Recent Developments With The Global Wild Fire Automated Biomass Burning Algorithm

- Indicates paper has been withdrawn from meeting
- Indicates an Award Winner
Wednesday, 5 February 2014
Hall C3 (The Georgia World Congress Center )
Jay P. Hoffman, CIMSS/Univ. of Wisconsin, Madison, WI; and C. C. Schmidt, E. M. Prins, and J. C. Brunner

Developed at the Cooperative Institute for Meteorological Satellite Studies (CIMSS), the Wild Fire Automated Biomass Burning Algorithm (WFABBA) product provides fire monitoring from a global constellation of geostationary satellites. Ongoing activities include expanding processing capabilities for both domestic and international current and next generation geostationary satellite platforms. With a fire archive of nearly two decades, reprocessing is ongoing as the detection algorithm evolves. Tools to manage the archive and also provide users with fire data in near real-time are being developed with a broad range of user communities in mind. Air quality modeling applications benefit from fire location and characterization information. New techniques capitalize on frequent imager coverage to reduce false alarms.

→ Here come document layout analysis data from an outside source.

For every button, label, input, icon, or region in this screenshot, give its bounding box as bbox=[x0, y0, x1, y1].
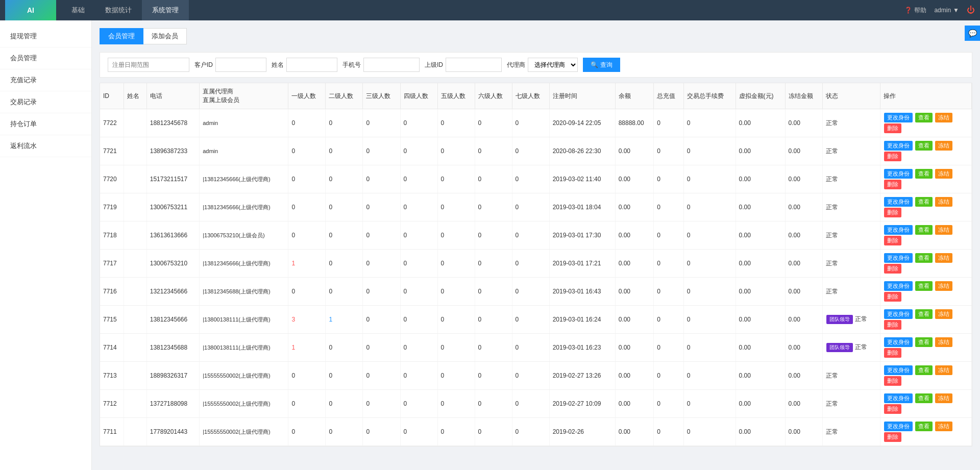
date-range-input[interactable] bbox=[108, 58, 189, 72]
freeze-button[interactable]: 冻结 bbox=[935, 393, 952, 403]
th-virtual: 虚拟金额(元) bbox=[736, 83, 785, 109]
cell-actions: 更改身份 查看 冻结 删除 bbox=[880, 250, 971, 278]
sidebar-item-withdrawal[interactable]: 提现管理 bbox=[0, 26, 91, 47]
change-role-button[interactable]: 更改身份 bbox=[884, 197, 913, 207]
freeze-button[interactable]: 冻结 bbox=[935, 281, 952, 291]
change-role-button[interactable]: 更改身份 bbox=[884, 422, 913, 431]
sidebar-item-members[interactable]: 会员管理 bbox=[0, 47, 91, 69]
parent-id-input[interactable] bbox=[446, 58, 502, 72]
cell-balance: 0.00 bbox=[615, 221, 654, 250]
cell-l1: 0 bbox=[288, 193, 326, 221]
table-row: 7721 13896387233 admin 0 0 0 0 0 0 0 202… bbox=[100, 137, 972, 165]
customer-id-input[interactable] bbox=[215, 58, 266, 72]
delete-button[interactable]: 删除 bbox=[884, 208, 901, 217]
view-button[interactable]: 查看 bbox=[915, 141, 933, 151]
view-button[interactable]: 查看 bbox=[915, 281, 933, 291]
change-role-button[interactable]: 更改身份 bbox=[884, 141, 913, 151]
delete-button[interactable]: 删除 bbox=[884, 348, 901, 358]
freeze-button[interactable]: 冻结 bbox=[935, 422, 952, 431]
cell-phone: 13812345666 bbox=[146, 306, 199, 334]
logout-button[interactable]: ⏻ bbox=[967, 6, 975, 15]
th-agent: 直属代理商直属上级会员 bbox=[200, 83, 288, 109]
cell-total-charge: 0 bbox=[654, 278, 684, 306]
view-button[interactable]: 查看 bbox=[915, 169, 933, 179]
view-button[interactable]: 查看 bbox=[915, 393, 933, 403]
change-role-button[interactable]: 更改身份 bbox=[884, 365, 913, 375]
delete-button[interactable]: 删除 bbox=[884, 404, 901, 414]
view-button[interactable]: 查看 bbox=[915, 225, 933, 235]
delete-button[interactable]: 删除 bbox=[884, 180, 901, 189]
nav-item-basic[interactable]: 基础 bbox=[61, 0, 95, 20]
cell-total-charge: 0 bbox=[654, 250, 684, 278]
cell-l1: 0 bbox=[288, 221, 326, 250]
delete-button[interactable]: 删除 bbox=[884, 320, 901, 330]
status-text: 正常 bbox=[855, 343, 867, 351]
change-role-button[interactable]: 更改身份 bbox=[884, 337, 913, 347]
cell-phone: 13896387233 bbox=[146, 137, 199, 165]
delete-button[interactable]: 删除 bbox=[884, 123, 901, 133]
delete-button[interactable]: 删除 bbox=[884, 376, 901, 386]
freeze-button[interactable]: 冻结 bbox=[935, 141, 952, 151]
change-role-button[interactable]: 更改身份 bbox=[884, 393, 913, 403]
cell-actions: 更改身份 查看 冻结 删除 bbox=[880, 165, 971, 193]
sidebar-item-transactions[interactable]: 交易记录 bbox=[0, 91, 91, 113]
phone-input[interactable] bbox=[363, 58, 420, 72]
sidebar-item-recharge[interactable]: 充值记录 bbox=[0, 69, 91, 91]
cell-l1: 1 bbox=[288, 334, 326, 362]
view-button[interactable]: 查看 bbox=[915, 422, 933, 431]
cell-l1: 0 bbox=[288, 278, 326, 306]
cell-l4: 0 bbox=[400, 278, 437, 306]
name-input[interactable] bbox=[286, 58, 337, 72]
view-button[interactable]: 查看 bbox=[915, 113, 933, 122]
search-button[interactable]: 🔍 查询 bbox=[583, 58, 620, 72]
admin-dropdown[interactable]: admin ▼ bbox=[934, 7, 959, 14]
cell-trade-fee: 0 bbox=[683, 418, 736, 446]
freeze-button[interactable]: 冻结 bbox=[935, 365, 952, 375]
view-button[interactable]: 查看 bbox=[915, 365, 933, 375]
delete-button[interactable]: 删除 bbox=[884, 264, 901, 274]
freeze-button[interactable]: 冻结 bbox=[935, 253, 952, 263]
cell-l3: 0 bbox=[363, 250, 400, 278]
freeze-button[interactable]: 冻结 bbox=[935, 225, 952, 235]
status-text: 正常 bbox=[826, 119, 838, 127]
delete-button[interactable]: 删除 bbox=[884, 432, 901, 442]
freeze-button[interactable]: 冻结 bbox=[935, 197, 952, 207]
cell-actions: 更改身份 查看 冻结 删除 bbox=[880, 306, 971, 334]
change-role-button[interactable]: 更改身份 bbox=[884, 309, 913, 319]
tab-add-member[interactable]: 添加会员 bbox=[143, 28, 187, 44]
view-button[interactable]: 查看 bbox=[915, 337, 933, 347]
cell-reg-time: 2019-03-01 18:04 bbox=[549, 193, 615, 221]
view-button[interactable]: 查看 bbox=[915, 253, 933, 263]
sidebar-item-positions[interactable]: 持仓订单 bbox=[0, 113, 91, 135]
cell-l1: 0 bbox=[288, 137, 326, 165]
nav-item-system[interactable]: 系统管理 bbox=[142, 0, 189, 20]
freeze-button[interactable]: 冻结 bbox=[935, 309, 952, 319]
change-role-button[interactable]: 更改身份 bbox=[884, 253, 913, 263]
tabs: 会员管理 添加会员 bbox=[100, 28, 972, 44]
cell-l3: 0 bbox=[363, 390, 400, 418]
delete-button[interactable]: 删除 bbox=[884, 236, 901, 245]
view-button[interactable]: 查看 bbox=[915, 197, 933, 207]
freeze-button[interactable]: 冻结 bbox=[935, 113, 952, 122]
agent-select[interactable]: 选择代理商 bbox=[528, 58, 578, 72]
view-button[interactable]: 查看 bbox=[915, 309, 933, 319]
tab-member-management[interactable]: 会员管理 bbox=[100, 28, 143, 44]
freeze-button[interactable]: 冻结 bbox=[935, 337, 952, 347]
delete-button[interactable]: 删除 bbox=[884, 152, 901, 161]
change-role-button[interactable]: 更改身份 bbox=[884, 225, 913, 235]
cell-agent: |15555550002(上级代理商) bbox=[200, 390, 288, 418]
chat-icon[interactable]: 💬 bbox=[965, 26, 980, 41]
change-role-button[interactable]: 更改身份 bbox=[884, 113, 913, 122]
th-l6: 六级人数 bbox=[475, 83, 512, 109]
help-link[interactable]: ❓ 帮助 bbox=[904, 6, 926, 15]
freeze-button[interactable]: 冻结 bbox=[935, 169, 952, 179]
cell-actions: 更改身份 查看 冻结 删除 bbox=[880, 418, 971, 446]
nav-item-data-stats[interactable]: 数据统计 bbox=[95, 0, 142, 20]
change-role-button[interactable]: 更改身份 bbox=[884, 169, 913, 179]
change-role-button[interactable]: 更改身份 bbox=[884, 281, 913, 291]
sidebar-item-rebates[interactable]: 返利流水 bbox=[0, 135, 91, 157]
cell-name bbox=[124, 193, 146, 221]
delete-button[interactable]: 删除 bbox=[884, 292, 901, 302]
cell-reg-time: 2019-02-26 bbox=[549, 418, 615, 446]
cell-reg-time: 2019-03-01 16:23 bbox=[549, 334, 615, 362]
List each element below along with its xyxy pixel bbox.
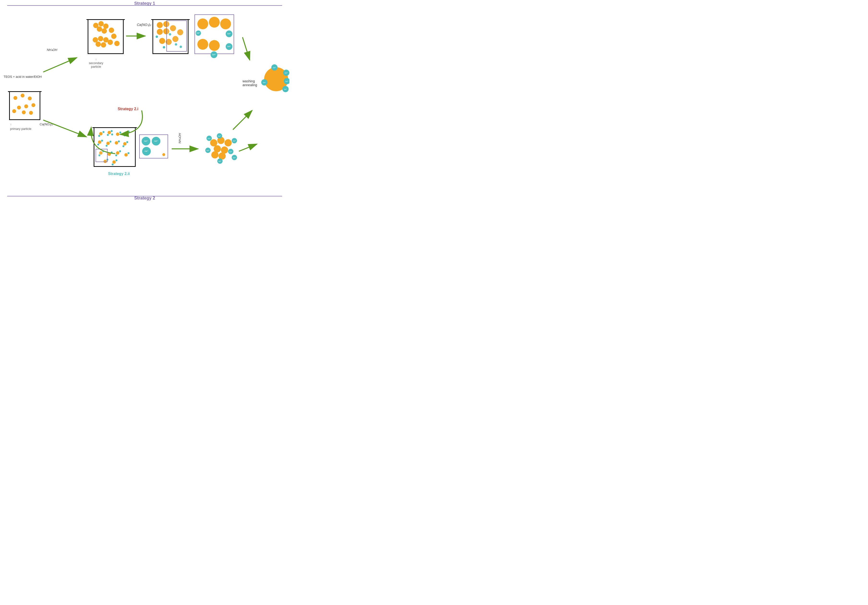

By using a time-series of fire detection masks, a new fire age metadata field is under development to help assess fire detection confidence as a function of fire detections and number of observations over a time series. These changes will address a variety of user needs. Knowing the age of a fire has utility in better parameterizing fire emission sources in air quality modeling applications. For the hazards community it assists in distinguishing new fire detections from long-lasting fire detections.